Collection entries
------------------------------------------------------------------------
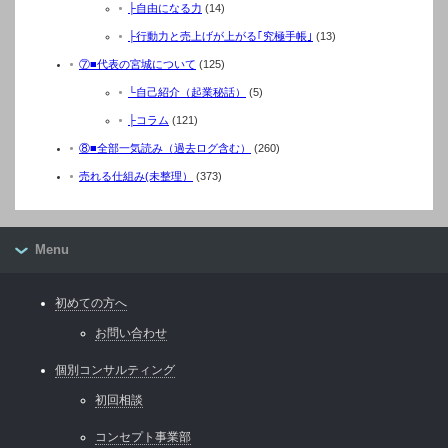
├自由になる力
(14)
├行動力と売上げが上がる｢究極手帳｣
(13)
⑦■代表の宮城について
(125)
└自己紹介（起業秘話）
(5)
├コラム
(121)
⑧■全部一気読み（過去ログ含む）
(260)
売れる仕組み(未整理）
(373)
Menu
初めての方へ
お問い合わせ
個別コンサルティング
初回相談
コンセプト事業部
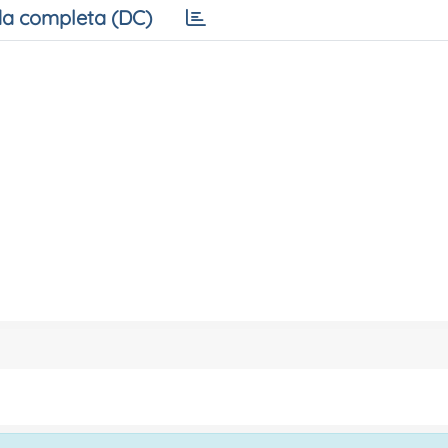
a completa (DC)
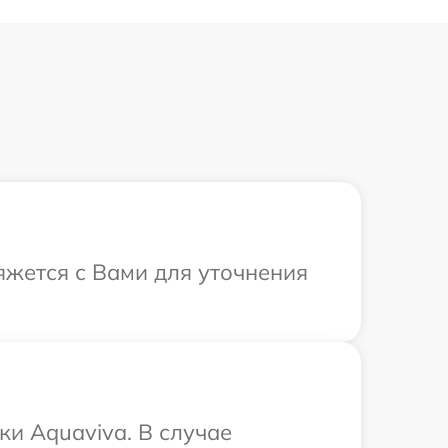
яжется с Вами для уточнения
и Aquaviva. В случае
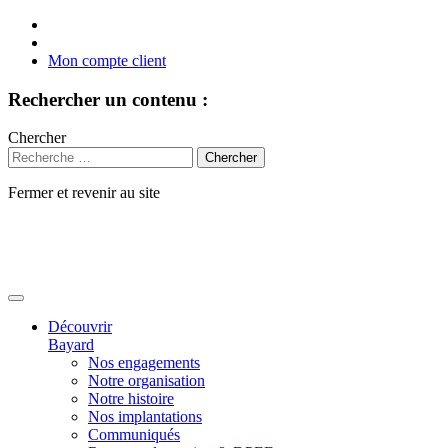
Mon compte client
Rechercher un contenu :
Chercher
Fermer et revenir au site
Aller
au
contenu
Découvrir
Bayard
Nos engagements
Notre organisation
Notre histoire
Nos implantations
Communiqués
------------------------------------------------------------------------
Look through the records above for the string "Notre", then copy every line that has it.

Notre organisation
Notre histoire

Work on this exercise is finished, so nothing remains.